Oct. 31 2006
Washington, DC — Today, the United States Supreme Court heard arguments in the Philip Morris v. Williams case from Oregon. At issue is a $79.5 million punitive damage award, upheld by the Oregon Supreme Court, to the widow of long-time smoker, Jesse Williams. Although the U.S. Supreme Court has held in the past that punitive damages should not exceed nine times the amount of compensatory damages, it left open the possibility that higher punitive damages could be awarded in cases where a defendant's behavior was particularly egregious. There is no question that Philip Morris’s behavior in the Williams case qualifies as an exceptional example of continuous corporate irresponsibility.

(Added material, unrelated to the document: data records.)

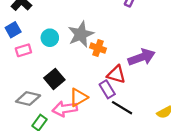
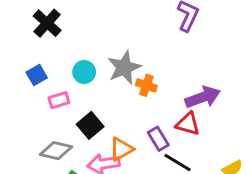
blue square: (13, 30) -> (37, 75), moved
pink rectangle: (23, 50) -> (59, 100), moved
red triangle: (116, 74) -> (188, 124), moved

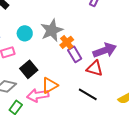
orange cross: (146, 85) -> (67, 42), turned 32
purple rectangle: (158, 139) -> (75, 54), moved

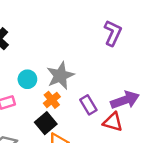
orange cross: (67, 42) -> (52, 100), moved
black square: (29, 69) -> (46, 123), moved

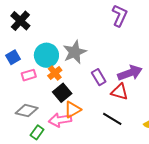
cyan circle: (27, 79) -> (46, 55), size x1.5
orange cross: (52, 100) -> (55, 73), moved

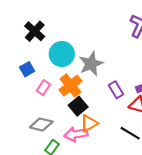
cyan circle: (46, 55) -> (62, 54), moved
orange cross: (55, 73) -> (70, 85), size x1.5
pink rectangle: (29, 75) -> (43, 88), turned -40

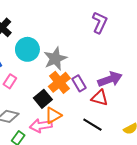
orange cross: (70, 85) -> (59, 82), moved

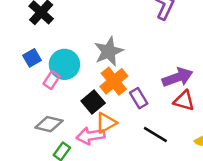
cyan circle: (27, 49) -> (64, 64), moved
purple rectangle: (79, 83) -> (139, 98), moved
red triangle: (100, 98) -> (184, 101), moved

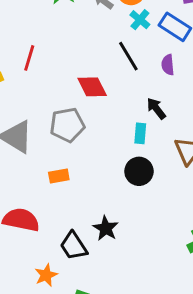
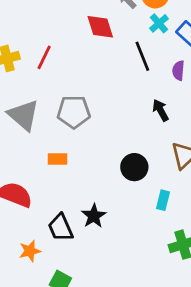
red line: (29, 58) -> (44, 57), moved
red diamond: (92, 87) -> (100, 27), moved
cyan rectangle: (140, 133) -> (163, 200), moved

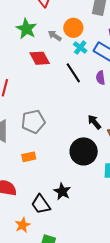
black arrow: (161, 110) -> (94, 122), moved
black circle: (134, 167) -> (84, 151), size x1.4

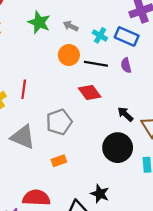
orange circle: (73, 28) -> (69, 55), moved
red diamond: (40, 58) -> (90, 93), moved
black line: (73, 73) -> (96, 64), turned -40

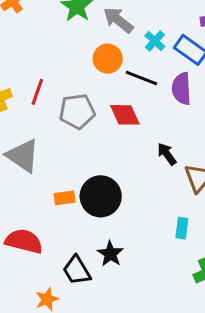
gray arrow: (71, 26) -> (118, 20), size x1.5
purple semicircle: (126, 65) -> (181, 89), size x1.5
gray pentagon: (59, 122) -> (77, 111), moved
black circle: (118, 148) -> (101, 196), moved

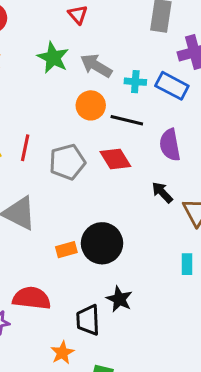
cyan cross: (155, 41) -> (135, 82), turned -30
purple semicircle: (181, 89) -> (170, 145), moved
black trapezoid: (77, 270) -> (88, 320), turned 36

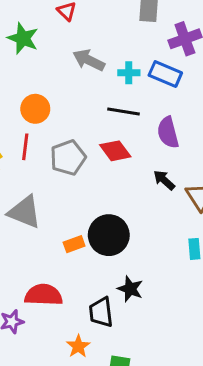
green star: (53, 58) -> (23, 38), moved
orange circle: (91, 105) -> (35, 109), moved

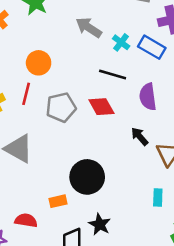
cyan cross: (129, 73) -> (121, 42), turned 30
orange rectangle: (74, 244) -> (58, 201), moved
red semicircle: (44, 295) -> (26, 220), size x0.7

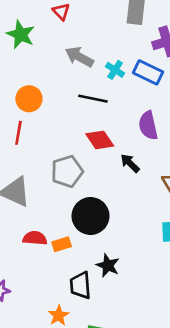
black line: (113, 74) -> (93, 99), moved
gray pentagon: (61, 107) -> (67, 171), moved
black arrow: (140, 136) -> (130, 163), moved
red semicircle: (26, 220) -> (35, 238), moved

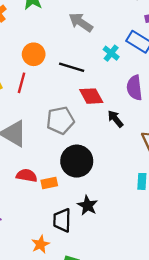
cyan cross: (115, 70) -> (111, 53), moved
black line: (93, 99) -> (72, 67), moved

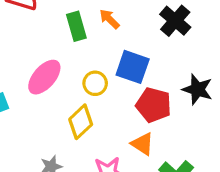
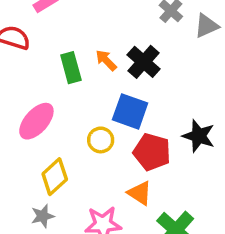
black cross: (175, 21) -> (144, 62), moved
yellow circle: (95, 83) -> (101, 140), moved
yellow diamond: (81, 122) -> (55, 177), moved

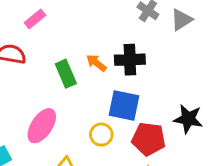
black cross: (144, 62) -> (130, 60), turned -36

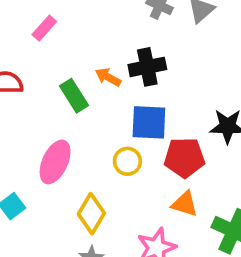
pink rectangle: (35, 19) -> (44, 28), moved

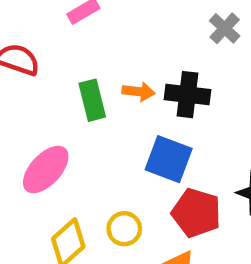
orange arrow: (108, 77) -> (139, 92), turned 140
yellow circle: (127, 161) -> (124, 229), moved

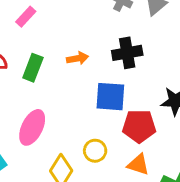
black cross: (187, 95) -> (127, 53), moved
green rectangle: (92, 100) -> (33, 68), moved, turned 52

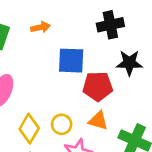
black cross: (127, 53) -> (110, 25), moved
yellow circle: (95, 151) -> (62, 124), moved

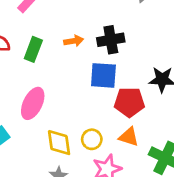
black cross: (110, 25) -> (111, 40), moved
yellow diamond: (29, 129) -> (59, 143), turned -40

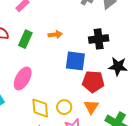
black cross: (111, 40) -> (99, 39), moved
orange triangle: (129, 137) -> (91, 107), turned 42

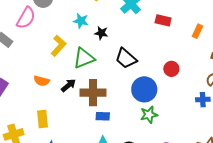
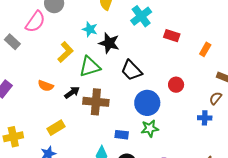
black star: (101, 33) -> (109, 43), size x1.5
blue rectangle: (103, 116) -> (122, 135), moved
yellow rectangle: (43, 119) -> (56, 128), moved, turned 60

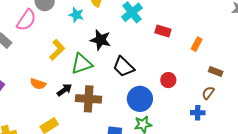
cyan star: (90, 29) -> (76, 15), moved

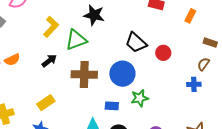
black trapezoid: (124, 67) -> (136, 43), moved
orange semicircle: (38, 84) -> (12, 60), moved, turned -42
black arrow: (64, 90) -> (49, 61), moved
blue circle: (140, 99) -> (122, 74), moved

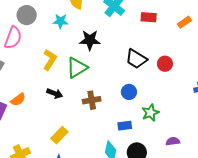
orange rectangle: (190, 16) -> (184, 22), turned 40
black arrow: (49, 61) -> (55, 93), turned 70
blue circle: (122, 74) -> (129, 92), size x0.6
brown cross: (84, 75) -> (92, 100), size x0.7

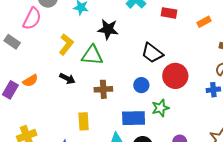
red circle: (165, 64) -> (175, 76), moved, size x1.6
green triangle: (77, 68) -> (92, 55), turned 30
blue rectangle: (125, 126) -> (134, 118), size x1.6
yellow rectangle: (59, 135) -> (84, 121), moved, turned -54

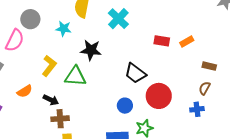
red rectangle: (169, 13) -> (162, 41), moved
orange semicircle: (30, 81) -> (25, 91), moved
brown cross: (103, 89) -> (60, 119), moved

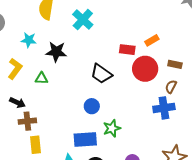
cyan star: (64, 29) -> (29, 40), moved
red rectangle: (162, 41) -> (127, 50), moved
green triangle: (75, 76) -> (41, 78), size x0.6
red circle: (159, 96) -> (145, 69), moved
blue cross: (197, 109) -> (164, 108), size x1.5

U.S. District Judge Gladys Kessler recently found that Philip Morris (and other cigarette manufacturers) violated civil racketeering laws by engaging in a pattern of 50 years of lying about the dangers of smoking. The Oregon Supreme Court found Philip Morris’ corporate behavior so reprehensible that it felt justified in exceeding the guidelines the U.S. Supreme Court has set in recent years on limits to punitive damage awards.
The Campaign for Tobacco-Free Kids and 16 other national public health and medical groups have filed an amicus brief in the Williams case documenting five decades of harmful and deceitful behavior on the part of Philip Morris. In deciding the merits of the case, we urge the U.S. Supreme Court to take into account the extraordinary damage that Philip Morris has done to the nation’s health.